PESARO – Parco Miralfiore, le associazioni ambientaliste sostengono che non si può radere al suolo il verde per prevenire lo spaccio.
«Nessuno è contrario alla lotta contro lo spaccio, questo è una certezza. Ma abbiamo visto il primo massivo intervento effettuato prima del lockdown nel bosco a destra del viale d’accesso».
A dirlo le sigle Epcm sezione Pesaro-Urbino – Fiab-For.Bici – Italia Nostra Pesaro – La Lupus in Fabula – Legambiente Circolo Il Ragusello Pesaro – Lipu Pesaro – Movimento Sostenibilità Equità Solidarietà – WWF
«Per chi frequenta il parco la situazione non è migliorata; lo stazionamento degli spacciatori, comunque esiguo, rispetto ai fruitori del parco, e lo scambio merce/denaro sono andati avanti del tutto indisturbati. Vogliamo ribadire che si dice pulizia quando si elimina lo sporco e che mai, in nessun caso, la vegetazione si può considerare “sporco”. I boschi hanno alberi di ogni età e grandezza, le cui foglie intercettano la luce ad ogni altezza per fare la fotosintesi. Che è la cosa di cui il pianeta ha più bisogno: assorbimento di CO2 e funzione climatizzante».
I pusher si nascondono nella vegetazione e a loro volta creano imboschi per lo stupefacente. Arresti, ritrovamenti e denunce hanno fatto alzare l’attenzione sul tema.
Il bosco tagliato, questa funzione l’ha persa per l’80%. «Si intendono ora ridurre anche altre parti del parco a qualcosa di simile ad un giardino condominiale per il presunto contrasto allo spaccio.

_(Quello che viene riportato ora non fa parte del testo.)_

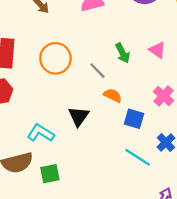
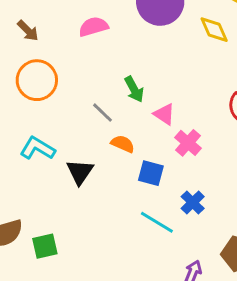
pink triangle: (157, 50) -> (164, 114), moved
orange circle: (55, 58) -> (37, 80), moved
cyan L-shape: (41, 133) -> (37, 148), moved

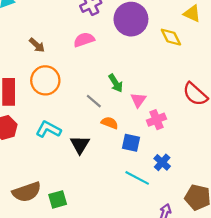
pink triangle: (164, 114) -> (138, 100), turned 35
pink cross: (188, 143) -> (156, 120), turned 30

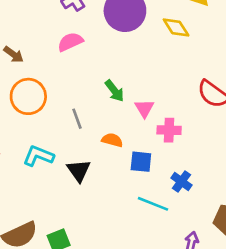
gray line: (94, 101) -> (77, 119), moved, turned 35
pink cross: (156, 120) -> (169, 130), turned 30

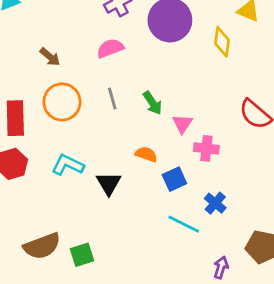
yellow diamond: (176, 28) -> (222, 42), turned 36
gray line: (77, 119) -> (112, 98), moved
blue square: (141, 162) -> (174, 179), turned -35

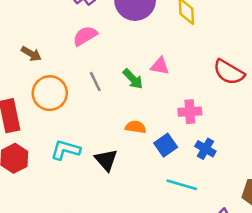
pink triangle: (182, 124) -> (160, 66), moved, turned -42
blue cross: (215, 203) -> (205, 149), moved

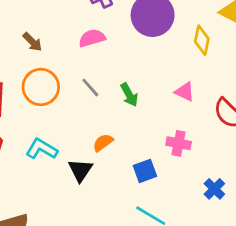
pink triangle: (160, 66) -> (185, 92), moved
gray line: (95, 82) -> (90, 87), turned -30
orange semicircle: (136, 127) -> (103, 143), moved, turned -60
blue cross: (205, 149) -> (214, 189), moved

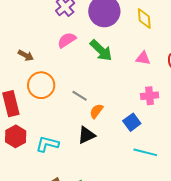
gray line: (90, 87) -> (80, 96), moved
green arrow: (129, 95) -> (101, 50), moved, size x1.4
cyan L-shape: (42, 149) -> (47, 144), moved
black triangle: (80, 170) -> (86, 135), turned 48

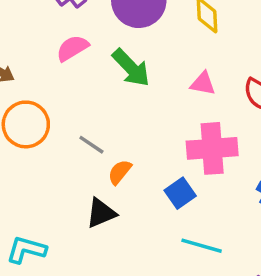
pink cross: (150, 96) -> (212, 148), size x1.6
cyan L-shape: (47, 144) -> (26, 250), moved

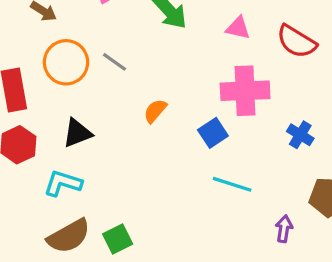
gray line: (91, 145) -> (115, 62), moved
black triangle: (101, 213) -> (77, 133), moved

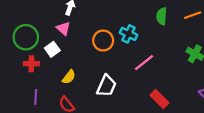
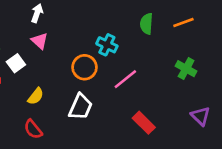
pink triangle: (63, 28) -> (40, 41), moved
orange circle: (103, 41) -> (84, 67), moved

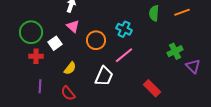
orange circle: (84, 67) -> (96, 40), moved
green cross: (186, 69) -> (175, 51), moved, turned 35
pink line: (125, 79) -> (124, 55), moved
purple triangle: (201, 116) -> (193, 66), moved

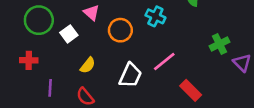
pink line: (124, 55) -> (164, 62), moved
red cross: (36, 56) -> (29, 60), moved

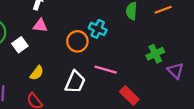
pink triangle: (91, 13) -> (40, 26), turned -35
orange circle: (120, 30) -> (77, 41), moved
pink line: (164, 62) -> (106, 70), turned 55

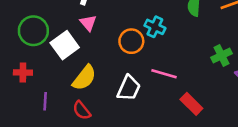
pink triangle: (40, 26) -> (88, 23), turned 42
white square: (20, 45) -> (65, 45), size x1.5
yellow semicircle: (37, 73) -> (84, 78), size x1.5

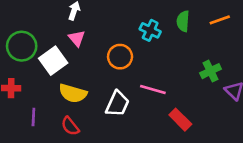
cyan cross: (155, 27) -> (150, 30), moved
yellow semicircle: (84, 78) -> (73, 93), turned 68

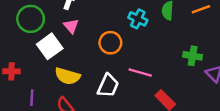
green circle: (22, 46) -> (31, 19), moved
green cross: (211, 71) -> (193, 56), turned 36

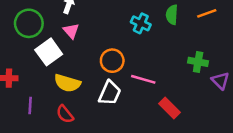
orange circle: (110, 43) -> (112, 61), moved

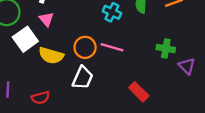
pink line: (143, 79) -> (112, 47), moved
yellow semicircle: (67, 83) -> (51, 56), moved
red semicircle: (65, 114) -> (41, 98), turned -66

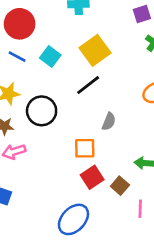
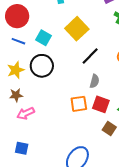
black line: (88, 85) -> (90, 56), moved
black circle: (42, 111) -> (42, 66), moved
red square: (92, 177) -> (101, 104), moved, turned -30

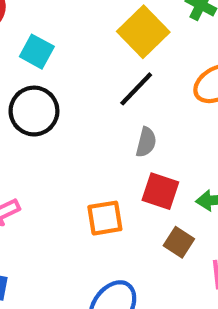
yellow square: (77, 29) -> (143, 32), moved
orange square: (79, 104) -> (105, 218), moved

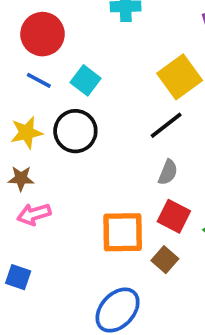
orange square: (105, 218) -> (123, 232), size x1.4
brown square: (179, 242) -> (165, 260), moved

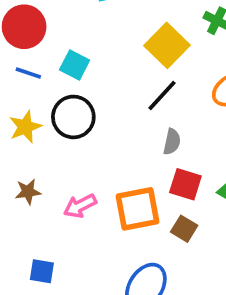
brown star: (21, 178) -> (28, 192), moved
pink arrow: (34, 214) -> (80, 206), moved

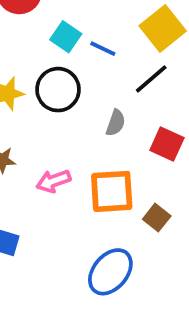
blue line: (28, 73) -> (103, 49), moved
gray semicircle: (172, 142) -> (116, 123), moved
red square: (185, 184) -> (167, 144), moved

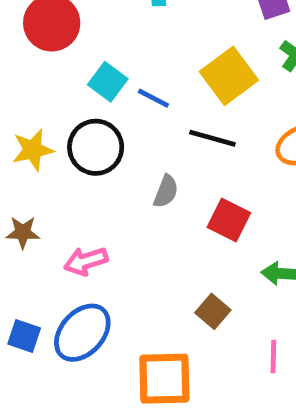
black line: (151, 79) -> (212, 138), turned 54
orange square: (112, 191) -> (164, 379), moved
blue ellipse: (110, 272) -> (82, 333), moved

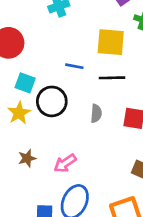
yellow square: (229, 76) -> (111, 42), turned -32
cyan square: (108, 82) -> (25, 83), moved

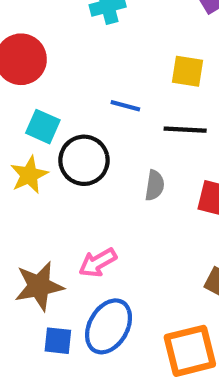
yellow square: (111, 42) -> (188, 71), size x0.7
brown star: (27, 158) -> (39, 286), moved, size x1.6

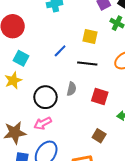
blue line: (125, 106) -> (60, 51), turned -64
black circle: (84, 160) -> (45, 97), moved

Obiettivo che condividiamo al cento per cento ma siamo certi che non sia sacrificando le funzioni sistemiche (soprattutto climatizzazione, con il comprovato abbassamento della temperatura in loco ed attorno di almeno 10 gradi) , emozionali ed esperienziali (camminare dentro un bosco è gradevole, abbassa la pressione sanguigna, rilassa), estetiche e paesaggistiche del parco, che questo obiettivo si raggiunge», spiegano le associazioni..
Durante l’incontro del 3 agosto, è stato preannunciato il taglio delle siepi che contornano il percorso sopraelevato. «Quelle siepi sono parte integrante del progetto approvato e realizzato dal Comune quando si fece il Parco. Sono elemento tanto funzionale – si cammina all’ombra – quanto paesaggistico. Se ogni siepe nasconde la visuale cosa facciamo, le tagliamo tutte?», dicono.
Le associazioni riflettono sul tema. «Il prato dell’erba alta è stato falciato impedendo la fioritura di rari fiori spontanei e l’alimentazione di insetti impollinatori e uccelli. La scusa è stata che “non lo si sapeva”. Quei prati non sono una novità: vengono gestiti in modo speciale da anni, perché hanno un valore speciale e del tutto peculiare. Tanto naturalistico quanto paesaggistico. Nessuno ha chiesto e concordato quel taglio. È stato fatto e basta. Con grandissimo danno del parco. Ancora una volta però le associazioni hanno convenuto per un ulteriore taglio, lunedì scorso. Con la prescrizione di stare ad almeno 10-15 cm dal terreno. Ancora un volta le prescrizioni sono state gettate via ed ora i prati sono secchi, gialli inariditi e desertici. A cosa è servito?
Ora, sotto i cipressi c’è una massa di erba secca e rami lungo una 40 di metri, alta almeno due metri e larga sei. Vi viene in mente un nascondiglio migliore per eventuali sacchetti di droga? E vi viene in mente un rischio maggiore se a qualche squilibrato venisse in mente di dare fuoco? Questo è il modo di gestire un parco che tutti ci invidiano? Che suscita meraviglie in quanti non ragionano con motosega e trincia tutto. Che ha meritato un premio internazionale ed un articolo sulla rivista Gardenia.
Noi Associazioni siamo disponibili a collaborare al massimo con gli organi preposti alla sicurezza, ma vorremmo anche salvaguardare i valori del parco. Chiediamo formalmente un incontro – lo abbiamo già fatto 2 volte per lettera – nello spirito di massima collaborazione, ma anche di massima attenzione verso un parco che non si merita questa gestione. E chiediamo che qualsiasi intervento di taglio o sfalcio sia sospeso fino alla data dell’incontro. Lo chiediamo a Prefettura, Questura, Amministrazione Comunale. Certi che una soluzione meno invasiva e distruttiva si possa trovare».